Des déclarations vagues et ambiguës comme celles-ci encouragent le déplatformage et la censure indépendante dans le secteur privé. Les artistes créatifs se protègent en s’autocensurant, en s’éloignant de la politique et de la réflexion sociale.

Outre sa place dans un système global de contrôle, l'accent mis par l'appareil de sécurité nationale de Hong Kong sur les arts et la culture est un moyen de signaler le contrôle et les limites sans perturber indûment la vie économique et professionnelle de Hong Kong.

En coupant tout germe de discours réflexif ou de « mauvais » souvenir, la société est canalisée vers des objectifs étroitement productifs. Ceux qui ne peuvent pas accepter cela fuiront ou se retrouveront harcelés ou placés en détention, comme l'ont vécu les personnes à Hong Kong qui cherchent à commémorer le massacre de la place Tiananmen.

La portée élargie et l’interprétation arbitraire de la sécurité culturelle par les gouvernements locaux et nationaux et leurs alliés constituent un défi pour toutes les parties.

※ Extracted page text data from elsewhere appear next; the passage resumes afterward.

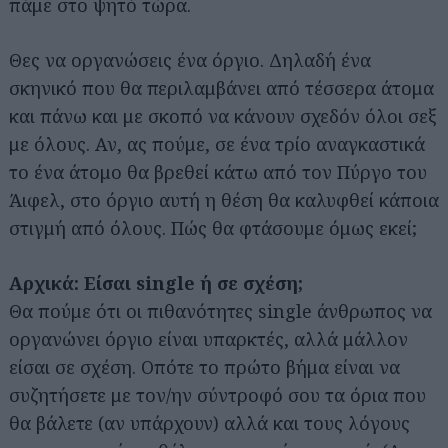
πάμε στο ψητό τώρα.
Θες να οργανώσεις ένα όργιο. Δηλαδή ένα
σκηνικό που θα περιλαμβάνει από τέσσερα άτομα
και πάνω και με σκοπό να κάνουν σχεδόν όλοι σεξ
με όλους. Αν, ας πούμε, σε ένα τρίο αναγκαστικά
το ένα άτομο θα βρεθεί κάτω από τον Πύργο του
Άιφελ, στο όργιο αυτή η θέση θα καλυφθεί κάποια
στιγμή από όλους. Πώς θα φτάσουμε όμως εκεί;
Αρχικά: Είσαι single ή σε σχέση;
Θα πούμε ότι οι πιθανότητες single άνθρωπος να
οργανώνει όργιο είναι υπαρκτές, αλλά μάλλον
είσαι σε σχέση. Οπότε το πρώτο βήμα είναι να
συζητήσετε με τον/ην σύντροφό σου τα όρια που
θα βάλετε (αν υπάρχουν) αλλά και τους λόγους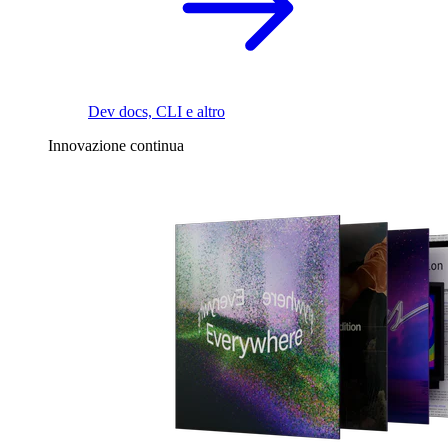
Dev docs, CLI e altro
Innovazione continua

Même si la « date sensible » est certainement à éviter, on ignore quelles autres expressions ou réflexions sur l’histoire peuvent être interprétées comme séditieuses ou subversives.

Certains responsables assurent que les critiques sincères et constructives sont les bienvenues, même si ce n’est clairement pas le cas. Il n’existe également aucune procédure de clarification ou d’appel.

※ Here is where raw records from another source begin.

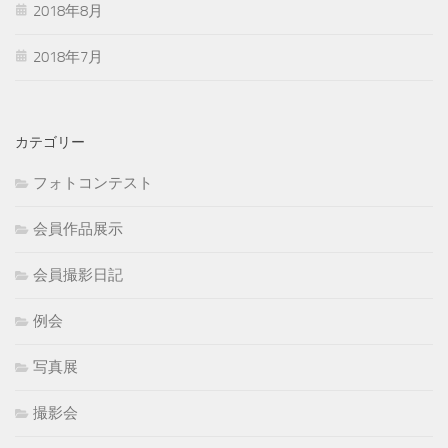
2018年8月
2018年7月
カテゴリー
フォトコンテスト
会員作品展示
会員撮影日記
例会
写真展
撮影会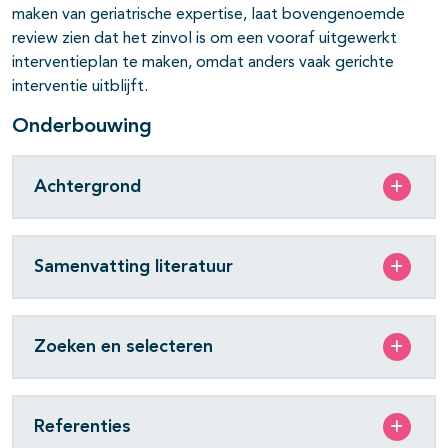
maken van geriatrische expertise, laat bovengenoemde
review zien dat het zinvol is om een vooraf uitgewerkt
interventieplan te maken, omdat anders vaak gerichte
interventie uitblijft.
Onderbouwing
Achtergrond
Samenvatting literatuur
Zoeken en selecteren
Referenties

Lors d’une récente conversation avec un artiste de Hong Kong, il a déploré qu’il n’y ait pas de lignes rouges : tout est rouge.

Enfin, cela crée un précédent alarmant pour les régimes partageant les mêmes idées, qui seront inspirés à utiliser un concept plus large de « sécurité nationale » pour contrôler les arts, la culture, la mémoire et bien plus encore. La condamnation et le tollé face à chaque cas de violation des droits humains à Hong Kong sont essentiels pour protéger les droits culturels à Hong Kong et dans le monde.